A Visit to Artesia

September 16, 2014

Since the Artesia, New Mexico family detention facility for those who cross our border without documents opened three months ago I have hoped for an opportunity to see it and to visit those who are detained there.  My opportunity came this past Saturday, September 13th when I decided to attend the funeral of the father of a priest serving in my Diocese of El Paso.  Accompanied by a transitional Deacon for the Diocese I began the 200+ mile journey at 6:00 a.m. in the morning.  We drove west out of El Paso and within two hours of travel through sparsely populated desert landscape we found ourselves driving through fog and mist near the Guadalupe Pass. 

Once we entered New Mexico the signs of an oil boom were everywhere to be seen.  Gas and oil wells are in evidence wherever one looks from south of Carlsbad and beyond.  We arrived in Artesia, a town of 12,000, in a little more than 3 hours.  El Paso is the nearest large city.

After the funeral at the Catholic Church in Artesia we proceeded on to the Federal Law Enforcement Training Center (FLETC) on whose property the detention center was placed.  A tour had been graciously arranged by ICE and that was to be followed by Mass in the hall which also serves as a cafeteria.  One of the two directors of the center met us along with the chaplain.  They took us through the facility along a similar path to those who were being brought there for detention. 

The center is being used for “family units” which consist of a mother with children younger than 14.  It was explained to me that older children were found to be more difficult to manage.  Most of those who arrive come by bus from El Paso after having been brought to our west Texas city by plane or bus from other places on the border.  When they arrive they are processed and given identification they must carry throughout the facility.  They are also screened for health issues.  There is a 24 hour medical staff on hand.  They have seen a lot of lice and scabies. 

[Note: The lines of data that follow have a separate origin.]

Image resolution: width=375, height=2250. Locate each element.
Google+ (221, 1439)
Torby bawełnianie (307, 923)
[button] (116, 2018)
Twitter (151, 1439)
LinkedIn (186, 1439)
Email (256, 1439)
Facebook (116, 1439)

The facility is in a barren location.  There are no trees, no grass.  Temporary buildings are set upon brown sandy dirt.  As the ICE agents readily admitted this detention center has been and continues to be a work in progress.  It was a surprise to everyone, including the agents, when this location was chosen.  Since then they have been racing to catch up.  Temporary buildings have been brought in.  Medical facilities created.  The most recent arrival was an x-ray machine which is set up in a tent to allow them to screen on site for TB.  Even psychological services are now offered.

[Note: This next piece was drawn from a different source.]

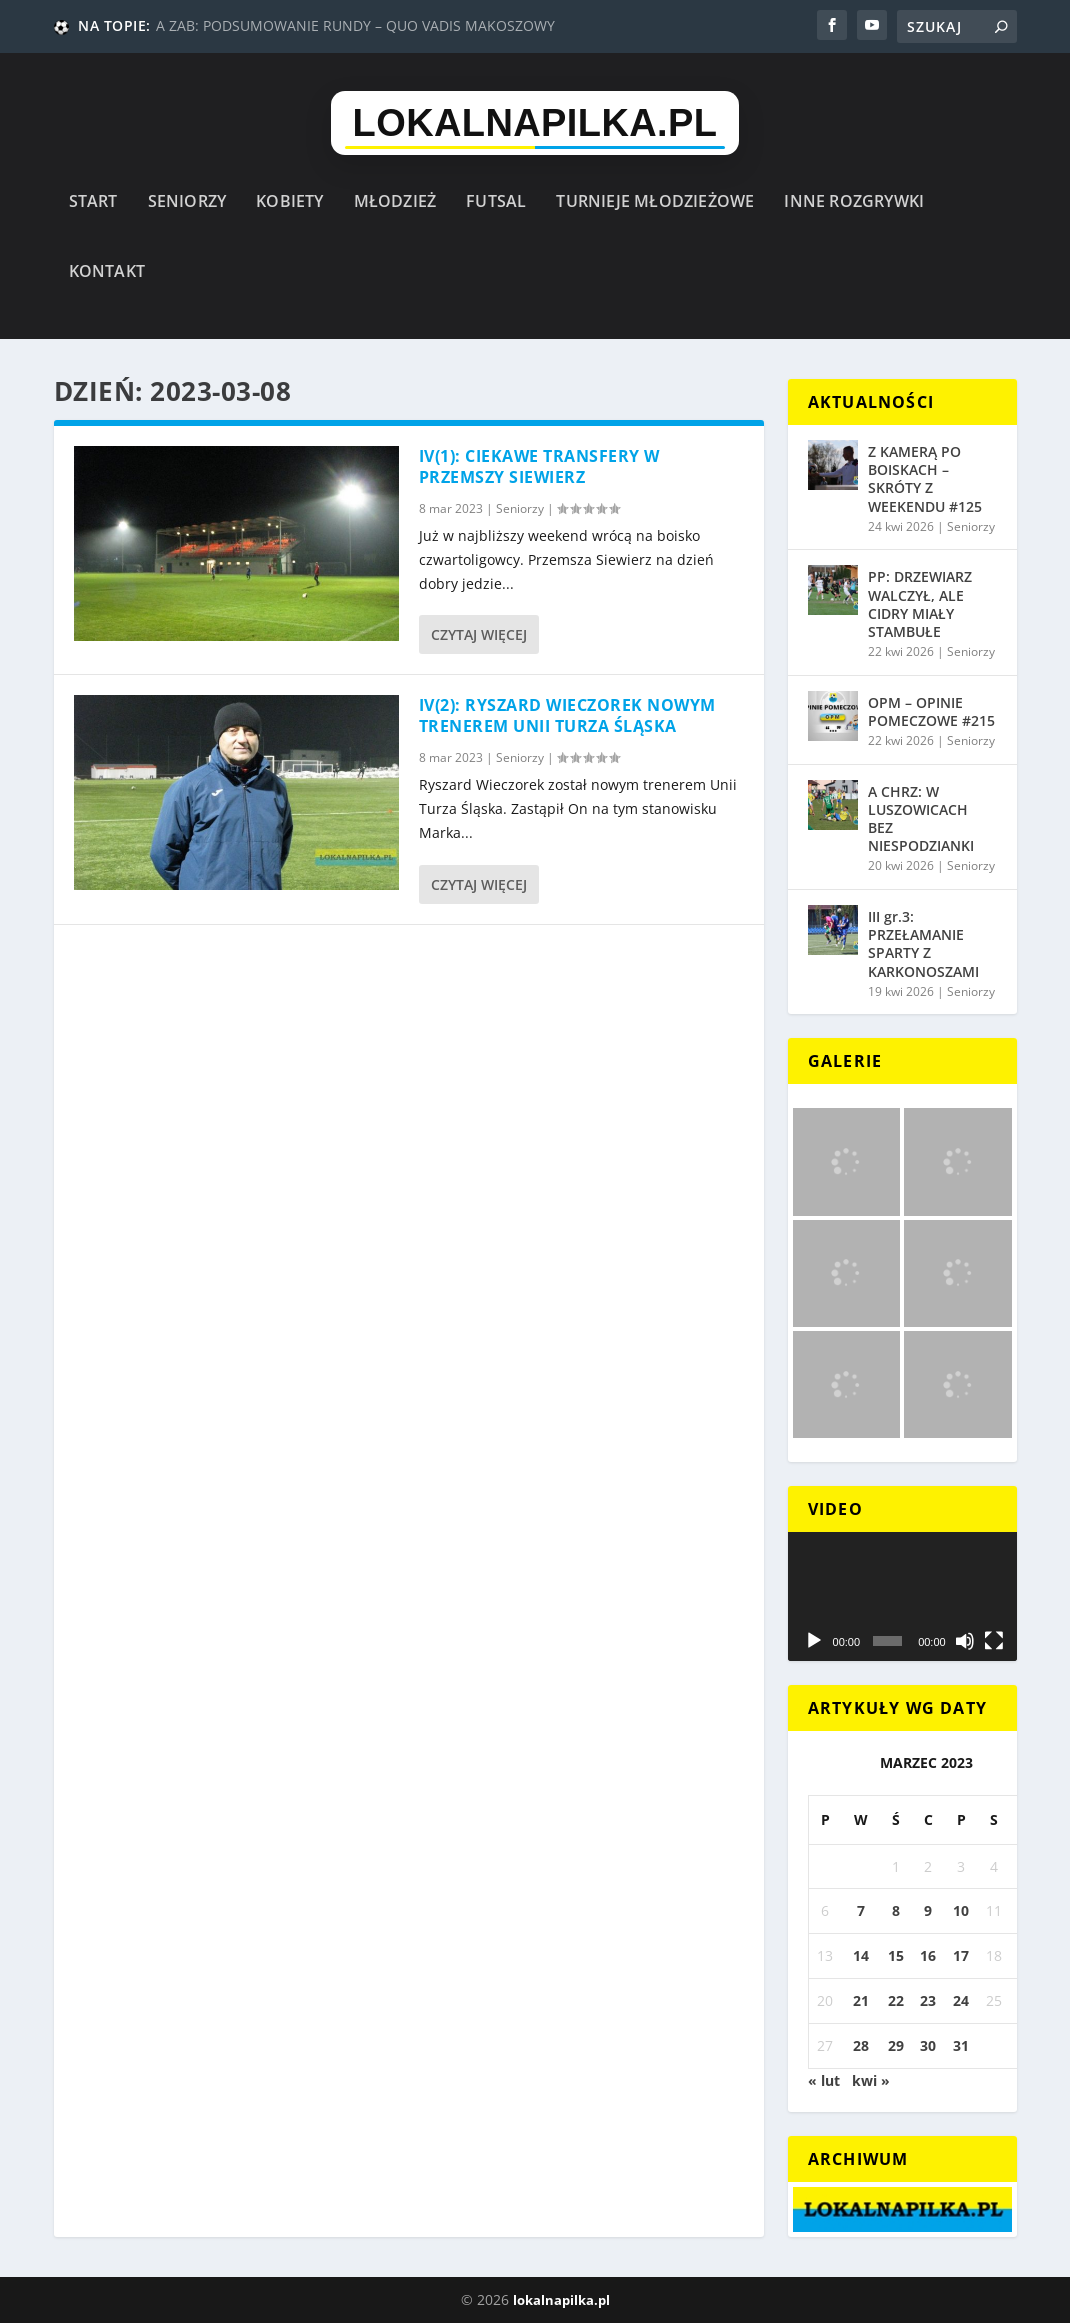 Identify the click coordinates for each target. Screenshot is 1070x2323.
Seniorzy (187, 202)
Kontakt (107, 272)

School classes will soon begin.  A nursery has been provided to care for children while parents are in court or seeing doctors.  Cubicles for private visits with attorneys are coming in.  A parking lot has been paved and a new gate will soon allow direct access to the facility.  They will soon be providing food especially tailored to the needs and tastes of the detainees.  I was impressed with the care and compassion of those I met at the center.

At the Mass around 220 of the 520 residents joined us.  They sang with gusto and responded to the prayers in a way that showed me they have been active in their churches at home.  It was the Feast of the Exultation of the Cross.  I told them that I could see the cross that was so present in their lives and I could clearly see the face of Christ in them, Christ carrying his cross among us.

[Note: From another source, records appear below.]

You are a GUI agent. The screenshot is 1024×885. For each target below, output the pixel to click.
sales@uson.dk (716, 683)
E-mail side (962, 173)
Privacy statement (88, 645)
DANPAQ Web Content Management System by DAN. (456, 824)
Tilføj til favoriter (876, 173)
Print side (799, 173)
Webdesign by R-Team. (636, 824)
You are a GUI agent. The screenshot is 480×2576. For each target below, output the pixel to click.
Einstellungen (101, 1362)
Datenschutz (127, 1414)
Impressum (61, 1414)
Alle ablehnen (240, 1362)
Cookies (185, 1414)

We blest and provided rosaries donated by the Knights of Columbus after Mass.  Many requested individual blessings after Mass.  I met some who had been there for two months, some who had been there as long as three months.  Many were concerned about their sick children.  One asked me to pray for her sister who was separated from her after they were detained.  She had not heard from her since.

My guides were responsive to questions I posed.  Questions which no one there could answer were those that had to do with why this center was opened before all of the detainee’s basic needs could be provided?  And why was this place, so far removed from services the community could provide such as legal support and pastoral care, would be chosen in the first place?  Nor could I find the answer as to why we would spend all this money for a temporary facility when release to the custody of family members would have been much more humane and cost effective?  Some questions just don’t admit of easy answers I guess.